1. Introduction
The Food and Agriculture Organization of the United Nations lists bananas as the fourth-largest food crop globally, ranking behind rice, wheat, and maize [
1]. Bananas are grown in over 130 countries worldwide, and China stands as the third largest producer with a growing area of 350,000 to 400,000 hectares. In 2022, China produced 1.235 million tons of bananas [
2]. While various aspects of banana production, such as harvesting, cleaning, packaging, and transportation, have undergone mechanization, banana crown cutting still heavily relies on manual labor [
3]. However, with the continuous expansion of China’s banana industry, it is crucial to explore intelligent automatic crown cutting technology to overcome the limitations associated with manual crown cutting. Manual crown cutting is labor-intensive, inefficient, and costly. Introducing advanced automatic crown cutting technology for bananas can enhance post-harvest handling, reduce labor expenses, and increase income for fruit growers.

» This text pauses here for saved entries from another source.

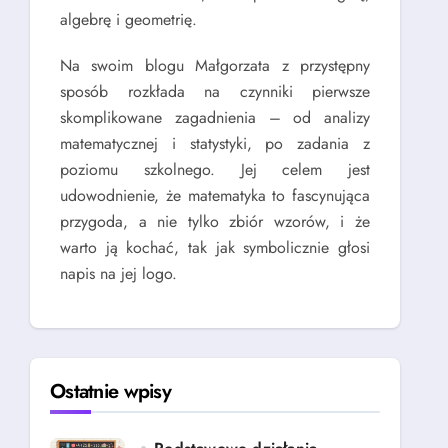
algebrę i geometrię.
Na swoim blogu Małgorzata z przystępny
sposób rozkłada na czynniki pierwsze
skomplikowane zagadnienia – od analizy
matematycznej i statystyki, po zadania z
poziomu szkolnego. Jej celem jest
udowodnienie, że matematyka to fascynująca
przygoda, a nie tylko zbiór wzorów, i że
warto ją kochać, tak jak symbolicznie głosi
napis na jej logo.
Ostatnie wpisy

In recent years, numerous academics have conducted extensive research on the identification and segmentation of fruits and vegetables by fruit and vegetable picking robots. The primary objectives of these studies are to enhance the effectiveness of fruit and vegetable production while achieving greater intelligence and automation in the production process [
4,
5]. Among these research endeavors, the robot’s ability to perform the necessary tasks relies heavily on precise segmentation of fruit and vegetable targets. When processing bananas after picking, preserving the integrity of the banana crown becomes crucial. Since both the banana finger and the banana crown exhibit a green color, achieving accurate segmentation poses additional challenges. Therefore, it is of utmost importance to achieve precise segmentation of the banana crown to enable automatic crown cutting of the banana.
There are not many studies on the banana crown segmentation method currently, but it can be explored by examining the green fruit and vegetable division method. The two main techniques used for segmenting fruits and vegetables nowadays are deep learning methods and conventional image segmentation methods. Among the conventional image segmentation methods, the most widely used ones are the Otsu algorithm, K-means clustering algorithm, and the fuzzy C-means (FCM) algorithm. Cui et al. [
6] compared multiple color spaces and chose the R-G color components to segment kiwifruits using the Otsu algorithm, successfully separating the fruit from the background area. Wuzor et al. [
7] utilized the K-means clustering algorithm to separate the guava region from the background, followed by watershed segmentation and morphological manipulation to accomplish single-guava segmentation. Marlinda et al. [
8] used the fuzzy C-means (FCM) algorithm to separate mangoes from the background and measured their maturity.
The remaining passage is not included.